◆ **Work required**: Pick out the lines in the listing below that contain the word "each" and copy them.

◆ **The records**:
%%

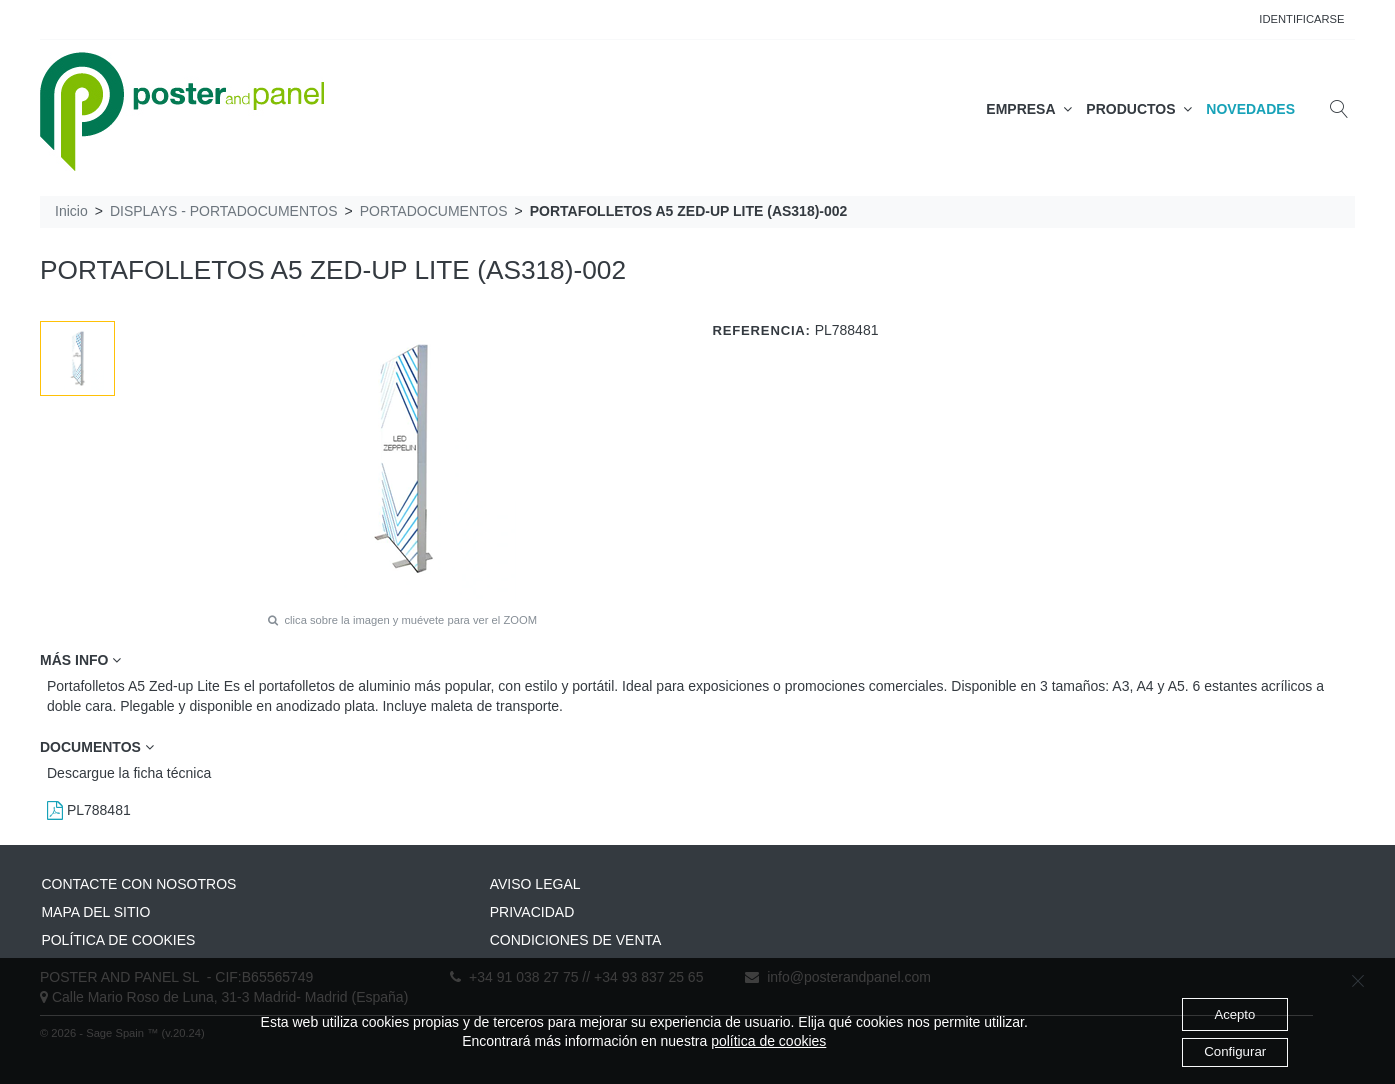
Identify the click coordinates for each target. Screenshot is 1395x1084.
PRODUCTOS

%%
%%

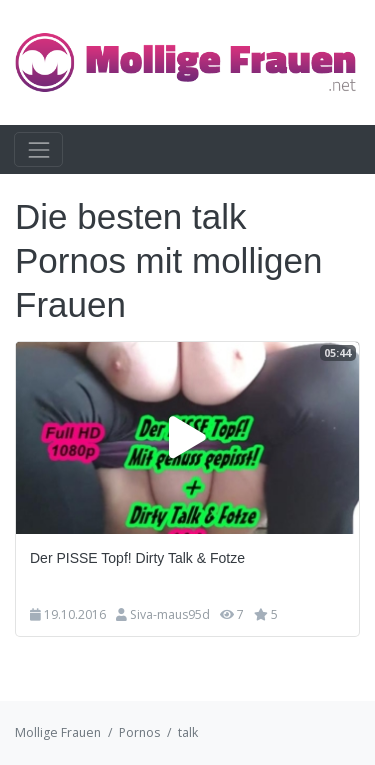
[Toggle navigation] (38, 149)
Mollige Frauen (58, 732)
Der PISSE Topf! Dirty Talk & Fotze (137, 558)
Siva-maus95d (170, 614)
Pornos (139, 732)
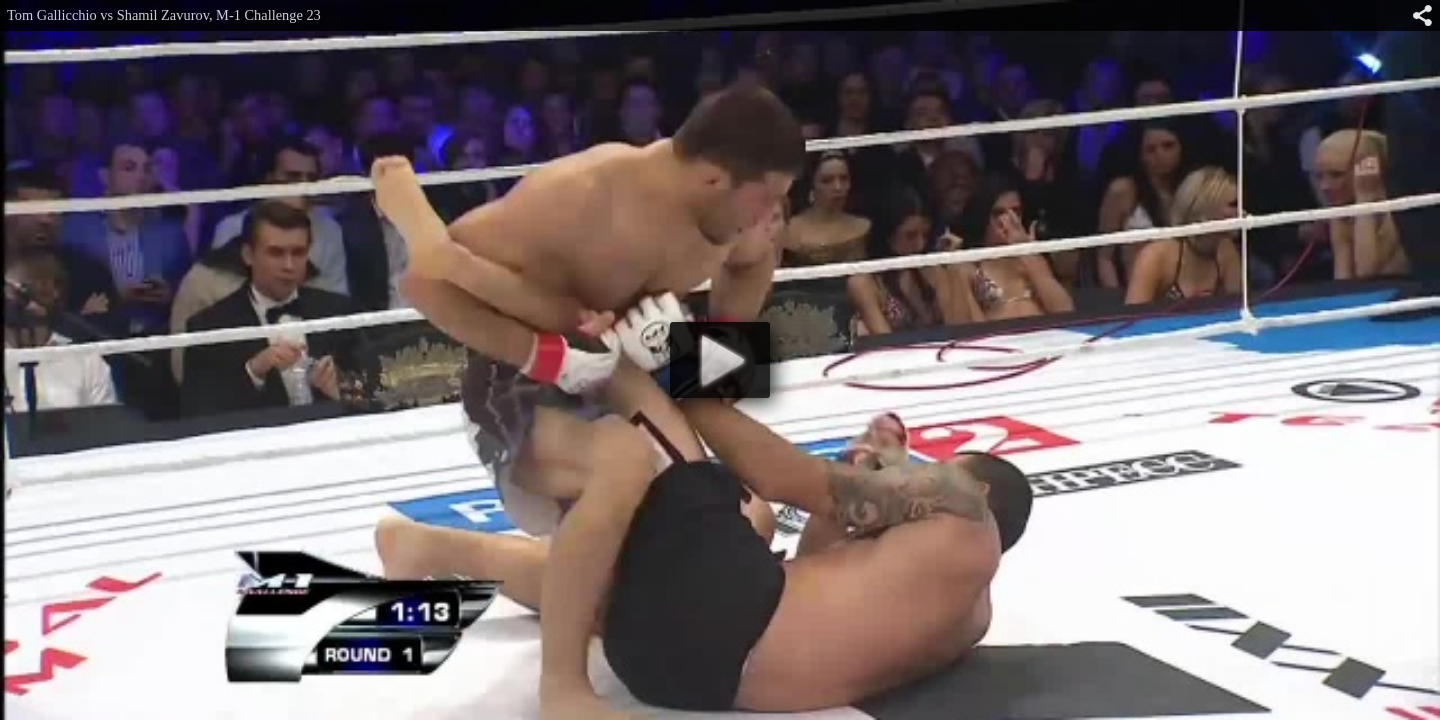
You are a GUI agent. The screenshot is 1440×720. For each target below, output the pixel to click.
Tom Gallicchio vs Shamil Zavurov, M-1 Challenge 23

%%

◆ **Written solution**:
Identify the click coordinates for each target. Screenshot is 1395x1084.
You are a GUI agent. The screenshot is 1440×720. For each target below, output the pixel to click.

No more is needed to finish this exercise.